Information provided ::
<<<<

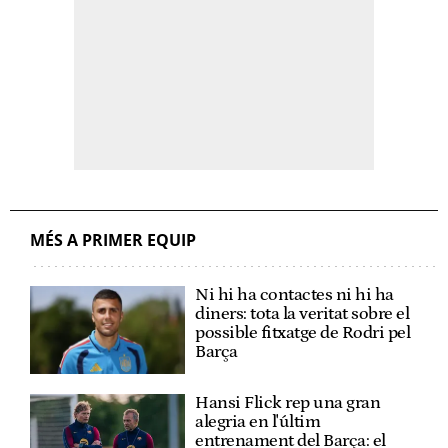
MÉS A PRIMER EQUIP
Ni hi ha contactes ni hi ha
diners: tota la veritat sobre el
possible fitxatge de Rodri pel
Barça
Hansi Flick rep una gran
alegria en l'últim
entrenament del Barça: el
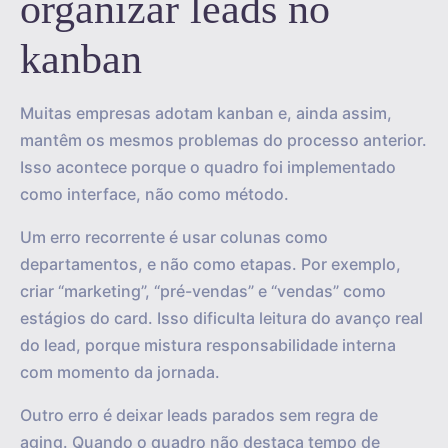
organizar leads no
kanban
Muitas empresas adotam kanban e, ainda assim,
mantêm os mesmos problemas do processo anterior.
Isso acontece porque o quadro foi implementado
como interface, não como método.
Um erro recorrente é usar colunas como
departamentos, e não como etapas. Por exemplo,
criar “marketing”, “pré-vendas” e “vendas” como
estágios do card. Isso dificulta leitura do avanço real
do lead, porque mistura responsabilidade interna
com momento da jornada.
Outro erro é deixar leads parados sem regra de
aging. Quando o quadro não destaca tempo de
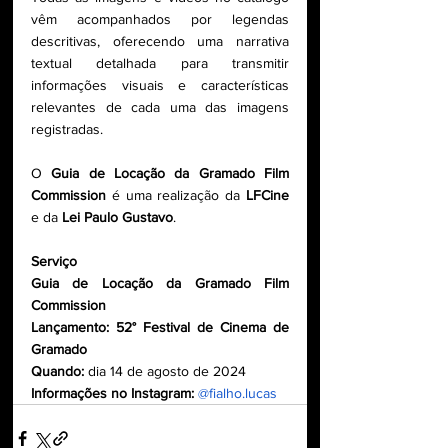
vêm acompanhados por legendas 
descritivas, oferecendo uma narrativa 
textual detalhada para transmitir 
informações visuais e características 
relevantes de cada uma das imagens 
registradas.
O 
Guia de Locação da Gramado Film 
Commission
 é uma realização da 
LFCine
e da 
Lei Paulo Gustavo
.
Serviço
Guia de Locação da Gramado Film 
Commission
Lançamento:
52° Festival de Cinema de 
Gramado
Quando:
 dia 14 de agosto de 2024
Informações no Instagram:
@fialho.lucas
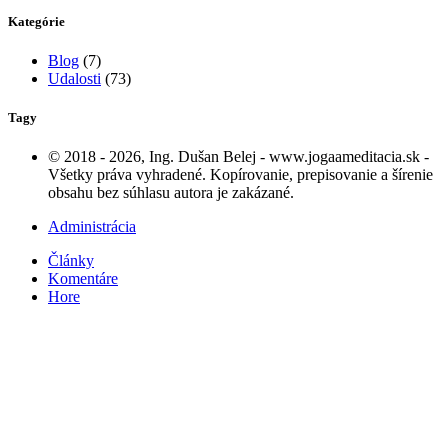
Kategórie
Blog
(7)
Udalosti
(73)
Tagy
© 2018 - 2026, Ing. Dušan Belej - www.jogaameditacia.sk -
Všetky práva vyhradené. Kopírovanie, prepisovanie a šírenie
obsahu bez súhlasu autora je zakázané.
Administrácia
Články
Komentáre
Hore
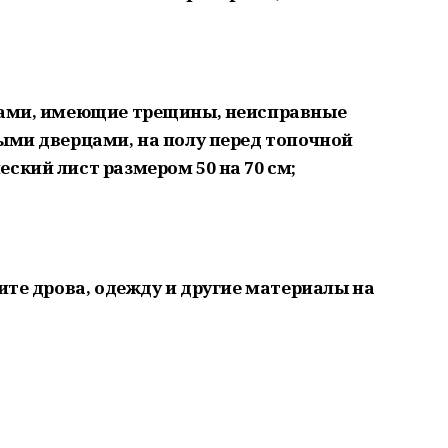
инами, имеющие трещины, неисправные
тыми дверцами, на полу перед топочной
ский лист размером 50 на 70 см;
шите дрова, одежду и другие материалы на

>>>>

What to produce :: A word-for-word copy of every entry, with the pictures left out, is the required answer.

Solution to the exercise ::
MÉS A PRIMER EQUIP
Ni hi ha contactes ni hi ha
diners: tota la veritat sobre el
possible fitxatge de Rodri pel
Barça
Hansi Flick rep una gran
alegria en l'últim
entrenament del Barça: el
organizar leads no
kanban
Muitas empresas adotam kanban e, ainda assim,
mantêm os mesmos problemas do processo anterior.
Isso acontece porque o quadro foi implementado
como interface, não como método.
Um erro recorrente é usar colunas como
departamentos, e não como etapas. Por exemplo,
criar “marketing”, “pré-vendas” e “vendas” como
estágios do card. Isso dificulta leitura do avanço real
do lead, porque mistura responsabilidade interna
com momento da jornada.
Outro erro é deixar leads parados sem regra de
aging. Quando o quadro não destaca tempo de
vêm acompanhados por legendas 
descritivas, oferecendo uma narrativa 
textual detalhada para transmitir 
informações visuais e características 
relevantes de cada uma das imagens 
registradas.
O 
Guia de Locação da Gramado Film 
Commission
 é uma realização da 
LFCine
e da 
Lei Paulo Gustavo
.
Serviço
Guia de Locação da Gramado Film 
Commission
Lançamento:
52° Festival de Cinema de 
Gramado
Quando:
 dia 14 de agosto de 2024
Informações no Instagram:
@fialho.lucas
Kategórie
Blog
(7)
Udalosti
(73)
Tagy
© 2018 - 2026, Ing. Dušan Belej - www.jogaameditacia.sk -
Všetky práva vyhradené. Kopírovanie, prepisovanie a šírenie
obsahu bez súhlasu autora je zakázané.
Administrácia
Články
Komentáre
Hore
инами, имеющие трещины, неисправные
тыми дверцами, на полу перед топочной
ский лист размером 50 на 70 см;
шите дрова, одежду и другие материалы на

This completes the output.